_Problem to solve_
Leave the images out, and copy each of the records below exactly.

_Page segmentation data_
--------------------------------------------------
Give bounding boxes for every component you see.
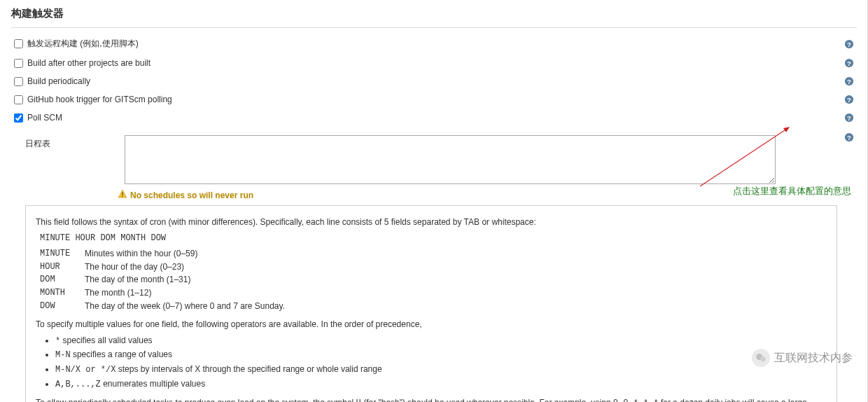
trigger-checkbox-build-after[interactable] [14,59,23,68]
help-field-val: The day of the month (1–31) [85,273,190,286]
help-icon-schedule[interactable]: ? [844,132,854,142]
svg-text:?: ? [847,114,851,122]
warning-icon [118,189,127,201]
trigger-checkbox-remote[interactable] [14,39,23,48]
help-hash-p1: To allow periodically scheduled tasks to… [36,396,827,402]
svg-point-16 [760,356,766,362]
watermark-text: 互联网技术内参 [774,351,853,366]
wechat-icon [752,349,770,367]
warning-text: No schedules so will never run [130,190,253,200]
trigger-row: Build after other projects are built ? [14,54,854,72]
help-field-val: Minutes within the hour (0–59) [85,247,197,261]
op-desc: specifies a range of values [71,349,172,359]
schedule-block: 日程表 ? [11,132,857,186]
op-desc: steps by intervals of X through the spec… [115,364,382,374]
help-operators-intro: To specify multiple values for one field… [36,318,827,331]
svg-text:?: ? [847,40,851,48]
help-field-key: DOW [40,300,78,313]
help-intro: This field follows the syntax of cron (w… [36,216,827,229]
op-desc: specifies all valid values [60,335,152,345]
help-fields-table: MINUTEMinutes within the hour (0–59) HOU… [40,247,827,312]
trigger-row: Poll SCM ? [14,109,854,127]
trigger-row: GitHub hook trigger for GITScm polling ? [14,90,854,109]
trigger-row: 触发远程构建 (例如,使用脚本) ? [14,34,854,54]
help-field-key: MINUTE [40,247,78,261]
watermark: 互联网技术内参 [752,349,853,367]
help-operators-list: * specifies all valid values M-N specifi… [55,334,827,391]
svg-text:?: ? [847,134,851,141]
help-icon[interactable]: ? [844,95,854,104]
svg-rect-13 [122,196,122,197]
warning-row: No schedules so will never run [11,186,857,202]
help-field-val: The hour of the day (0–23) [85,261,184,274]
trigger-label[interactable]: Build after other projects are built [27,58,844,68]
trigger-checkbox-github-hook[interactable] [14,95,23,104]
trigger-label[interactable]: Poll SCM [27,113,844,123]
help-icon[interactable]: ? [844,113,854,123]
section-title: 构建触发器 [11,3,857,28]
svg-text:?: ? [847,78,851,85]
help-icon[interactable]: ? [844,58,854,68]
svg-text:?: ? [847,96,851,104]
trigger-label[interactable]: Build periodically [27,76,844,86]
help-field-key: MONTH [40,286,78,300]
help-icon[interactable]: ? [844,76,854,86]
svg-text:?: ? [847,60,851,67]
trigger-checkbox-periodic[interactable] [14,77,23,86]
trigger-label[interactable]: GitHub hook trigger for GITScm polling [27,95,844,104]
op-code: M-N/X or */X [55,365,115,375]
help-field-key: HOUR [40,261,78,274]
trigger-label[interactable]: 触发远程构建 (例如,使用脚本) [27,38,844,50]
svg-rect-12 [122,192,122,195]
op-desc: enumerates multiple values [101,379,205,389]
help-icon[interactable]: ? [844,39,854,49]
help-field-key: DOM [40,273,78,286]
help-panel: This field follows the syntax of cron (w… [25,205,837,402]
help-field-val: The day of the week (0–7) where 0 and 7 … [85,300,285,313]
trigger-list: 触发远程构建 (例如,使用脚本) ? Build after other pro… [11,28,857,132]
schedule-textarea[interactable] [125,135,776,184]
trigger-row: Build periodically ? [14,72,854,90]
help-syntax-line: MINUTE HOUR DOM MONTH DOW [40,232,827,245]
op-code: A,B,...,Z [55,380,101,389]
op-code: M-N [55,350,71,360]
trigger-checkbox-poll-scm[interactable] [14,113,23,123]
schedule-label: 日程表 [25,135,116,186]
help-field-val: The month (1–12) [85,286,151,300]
--------------------------------------------------
_Answer box_
Give bounding boxes for every component you see.
trigger-checkbox-build-after[interactable] [14,59,23,68]
help-field-val: The day of the month (1–31) [85,273,190,286]
help-icon-schedule[interactable]: ? [844,132,854,142]
svg-text:?: ? [847,114,851,122]
warning-icon [118,189,127,201]
trigger-checkbox-remote[interactable] [14,39,23,48]
help-hash-p1: To allow periodically scheduled tasks to… [36,396,827,402]
svg-point-16 [760,356,766,362]
watermark-text: 互联网技术内参 [774,351,853,366]
wechat-icon [752,349,770,367]
warning-text: No schedules so will never run [130,190,253,200]
trigger-row: Build after other projects are built ? [14,54,854,72]
help-field-val: Minutes within the hour (0–59) [85,247,197,261]
op-desc: specifies a range of values [71,349,172,359]
schedule-block: 日程表 ? [11,132,857,186]
op-desc: steps by intervals of X through the spec… [115,364,382,374]
help-operators-intro: To specify multiple values for one field… [36,318,827,331]
svg-text:?: ? [847,40,851,48]
help-field-key: DOW [40,300,78,313]
help-intro: This field follows the syntax of cron (w… [36,216,827,229]
op-desc: specifies all valid values [60,335,152,345]
help-fields-table: MINUTEMinutes within the hour (0–59) HOU… [40,247,827,312]
trigger-row: Poll SCM ? [14,109,854,127]
trigger-row: GitHub hook trigger for GITScm polling ? [14,90,854,109]
trigger-row: 触发远程构建 (例如,使用脚本) ? [14,34,854,54]
help-field-key: MINUTE [40,247,78,261]
watermark: 互联网技术内参 [752,349,853,367]
help-operators-list: * specifies all valid values M-N specifi… [55,334,827,391]
svg-text:?: ? [847,134,851,141]
help-icon[interactable]: ? [844,95,854,104]
svg-rect-13 [122,196,122,197]
warning-row: No schedules so will never run [11,186,857,202]
help-field-val: The hour of the day (0–23) [85,261,184,274]
trigger-label[interactable]: Build after other projects are built [27,58,844,68]
trigger-checkbox-github-hook[interactable] [14,95,23,104]
trigger-label[interactable]: Poll SCM [27,113,844,123]
help-icon[interactable]: ? [844,113,854,123]
section-title: 构建触发器 [11,3,857,28]
svg-text:?: ? [847,78,851,85]
help-icon[interactable]: ? [844,58,854,68]
svg-text:?: ? [847,96,851,104]
trigger-label[interactable]: Build periodically [27,76,844,86]
help-field-key: MONTH [40,286,78,300]
help-icon[interactable]: ? [844,76,854,86]
svg-text:?: ? [847,60,851,67]
trigger-checkbox-periodic[interactable] [14,77,23,86]
trigger-label[interactable]: GitHub hook trigger for GITScm polling [27,95,844,104]
op-code: M-N/X or */X [55,365,115,375]
help-field-key: HOUR [40,261,78,274]
trigger-label[interactable]: 触发远程构建 (例如,使用脚本) [27,38,844,50]
svg-rect-12 [122,192,122,195]
op-desc: enumerates multiple values [101,379,205,389]
help-icon[interactable]: ? [844,39,854,49]
help-field-key: DOM [40,273,78,286]
help-panel: This field follows the syntax of cron (w… [25,205,837,402]
help-field-val: The day of the week (0–7) where 0 and 7 … [85,300,285,313]
trigger-list: 触发远程构建 (例如,使用脚本) ? Build after other pro… [11,28,857,132]
schedule-textarea[interactable] [125,135,776,184]
trigger-row: Build periodically ? [14,72,854,90]
help-syntax-line: MINUTE HOUR DOM MONTH DOW [40,232,827,245]
op-code: A,B,...,Z [55,380,101,389]
op-code: M-N [55,350,71,360]
trigger-checkbox-poll-scm[interactable] [14,113,23,123]
schedule-label: 日程表 [25,135,116,186]
help-field-val: The month (1–12) [85,286,151,300]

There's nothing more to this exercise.